Monday, December 17, 2007

Whales


Today is December 18 in New Zealand -- it's still yesterday in Michigan. It's our last day here, and we spent several hours in Te Papa, the national museum. We especially liked a wonderful exhibit on whales. The museum includes material on natural history, the history of both Maori and English settlement of the land, and on the art and culture of Maori people, Europeans, and the people of Oceania. The whale exhibit included materials on all of these subjects.

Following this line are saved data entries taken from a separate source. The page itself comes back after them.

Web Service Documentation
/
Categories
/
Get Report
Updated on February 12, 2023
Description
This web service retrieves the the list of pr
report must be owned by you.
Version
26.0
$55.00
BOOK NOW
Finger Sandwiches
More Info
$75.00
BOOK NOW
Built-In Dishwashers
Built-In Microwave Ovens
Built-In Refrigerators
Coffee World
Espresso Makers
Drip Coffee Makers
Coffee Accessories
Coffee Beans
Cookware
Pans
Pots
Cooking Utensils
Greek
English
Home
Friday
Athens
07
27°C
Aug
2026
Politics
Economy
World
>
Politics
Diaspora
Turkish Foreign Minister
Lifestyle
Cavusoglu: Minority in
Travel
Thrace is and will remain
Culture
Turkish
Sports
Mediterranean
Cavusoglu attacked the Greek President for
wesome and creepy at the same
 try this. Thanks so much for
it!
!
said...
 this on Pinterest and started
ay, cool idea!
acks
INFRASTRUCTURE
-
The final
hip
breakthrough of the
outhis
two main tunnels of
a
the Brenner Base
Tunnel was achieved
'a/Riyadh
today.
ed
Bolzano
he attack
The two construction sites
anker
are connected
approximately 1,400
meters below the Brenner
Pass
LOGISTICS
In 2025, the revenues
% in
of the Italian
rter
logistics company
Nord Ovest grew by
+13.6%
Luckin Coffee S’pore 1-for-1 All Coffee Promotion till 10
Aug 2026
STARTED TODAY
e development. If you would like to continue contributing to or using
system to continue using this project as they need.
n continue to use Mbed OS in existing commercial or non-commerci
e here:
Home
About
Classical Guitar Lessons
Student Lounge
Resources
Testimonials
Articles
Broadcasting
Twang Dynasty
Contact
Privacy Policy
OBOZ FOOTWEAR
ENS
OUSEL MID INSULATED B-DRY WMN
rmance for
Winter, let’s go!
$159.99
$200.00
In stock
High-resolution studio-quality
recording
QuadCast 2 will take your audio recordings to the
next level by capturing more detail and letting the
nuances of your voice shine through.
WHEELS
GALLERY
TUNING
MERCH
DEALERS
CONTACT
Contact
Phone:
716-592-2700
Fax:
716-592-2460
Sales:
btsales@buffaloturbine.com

The natural history part of the whale exhibit displayed whale skeletons and fossils. Whale family trees explained relationships among the large number of families and species of whales -- large and small. Some whales eat small things by sifting the ocean through their baleen, and some gulp deep-water fish and squids, eating them whole. Research into whale behavior, whale songs, and whale capabilities (such as diving deep) are ongoing, and scientists have much to learn, it appears. Because New Zealand presents a long coastline and is alone in the uninterrupted ocean, many many whales have always beached here -- currently, this provides a large research opportunity. When beached whales die, scientists can study them.

The Maori people have legends about the whale rider, Paikea. Whales did his bidding. He was the first of his people to arrive in New Zealand because he could ride a whale, while the others had only canoes, says the story. While Maori people did not hunt whales, they used the beached whales for food. Great carvers, they made beautiful artifacts from whalebone and teeth. Now, the Maori are involved in efforts to rescue beached whales which still have a chance to return to the ocean. When the whales die, the Maori people give the whale a name before the scientists take it away; some of the whale teeth and bones also go to modern Maori carvers. Non-Maori New Zealanders also participate in efforts to rescue beached whales.

After initial contact between Europeans and Maori by Abel Tasman and Captain Cook, the main European presence for quite a while was the whalers -- ships from Europe and New England. This contact was also documented in the exhibit. Sailors sometimes came onshore for a while -- or totally deserted ship and made a life with the Maori or the few European agricultural settlements. Some Maori people today can trace their family back to sailors who intermarried into the local population.

New Zealand was thus a whaling country for over a century. Now they are totally committed to saving whales and opposing whaling. They are against hunting or harming other whale species such as dolphins. They promote the whale-watching and dolphin-watching offerings in Kaikoura, where we visited a few days ago.

No photos were allowed in the exhibit.